EXERCISE BRIEF ▸
Pull out every line of the listing below where "jest" appears.

INFORMATION GIVEN ▸
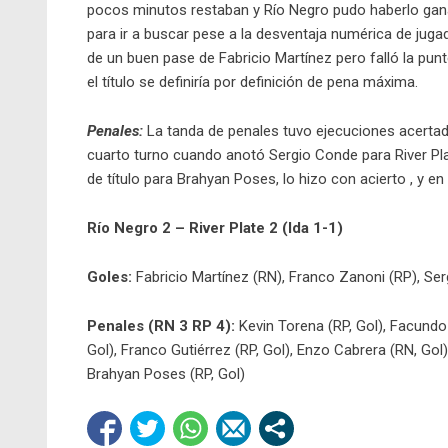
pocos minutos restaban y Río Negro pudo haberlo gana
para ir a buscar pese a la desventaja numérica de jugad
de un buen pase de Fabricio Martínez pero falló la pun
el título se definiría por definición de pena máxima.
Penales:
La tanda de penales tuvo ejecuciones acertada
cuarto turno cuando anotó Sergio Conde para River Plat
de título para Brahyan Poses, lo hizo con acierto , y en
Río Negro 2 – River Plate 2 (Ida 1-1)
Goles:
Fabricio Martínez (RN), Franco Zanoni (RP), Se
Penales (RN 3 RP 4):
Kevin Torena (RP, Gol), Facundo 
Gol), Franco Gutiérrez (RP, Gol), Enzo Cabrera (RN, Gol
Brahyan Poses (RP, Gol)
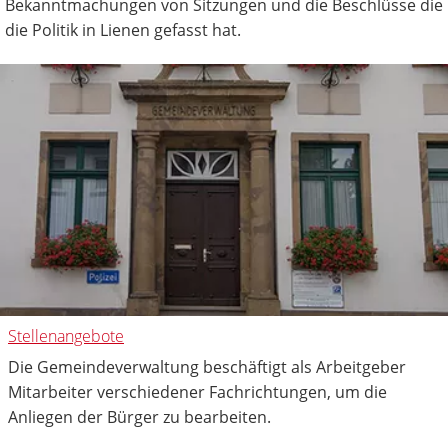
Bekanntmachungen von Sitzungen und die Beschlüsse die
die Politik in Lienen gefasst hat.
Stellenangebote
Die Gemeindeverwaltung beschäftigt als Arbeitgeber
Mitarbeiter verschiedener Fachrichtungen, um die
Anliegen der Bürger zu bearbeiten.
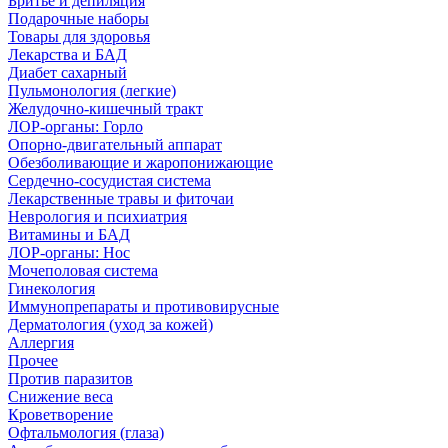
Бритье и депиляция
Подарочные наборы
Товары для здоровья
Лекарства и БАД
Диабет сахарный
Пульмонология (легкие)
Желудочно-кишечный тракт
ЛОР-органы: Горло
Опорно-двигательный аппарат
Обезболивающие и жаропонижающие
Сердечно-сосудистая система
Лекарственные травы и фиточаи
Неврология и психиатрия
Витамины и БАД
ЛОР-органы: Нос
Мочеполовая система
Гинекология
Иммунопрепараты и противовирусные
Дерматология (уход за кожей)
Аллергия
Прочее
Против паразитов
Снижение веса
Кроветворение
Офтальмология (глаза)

--

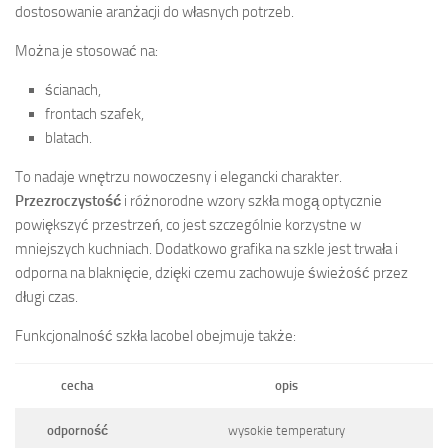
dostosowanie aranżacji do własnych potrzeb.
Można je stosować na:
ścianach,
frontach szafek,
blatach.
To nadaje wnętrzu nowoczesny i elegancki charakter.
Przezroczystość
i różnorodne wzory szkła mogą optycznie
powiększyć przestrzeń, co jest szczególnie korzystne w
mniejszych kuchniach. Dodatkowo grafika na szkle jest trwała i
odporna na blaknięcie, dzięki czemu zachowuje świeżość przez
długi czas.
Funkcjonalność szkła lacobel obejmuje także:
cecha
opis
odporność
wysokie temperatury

RESPONSE TO THE EXERCISE ▸
powiększyć przestrzeń, co jest szczególnie korzystne w
mniejszych kuchniach. Dodatkowo grafika na szkle jest trwała i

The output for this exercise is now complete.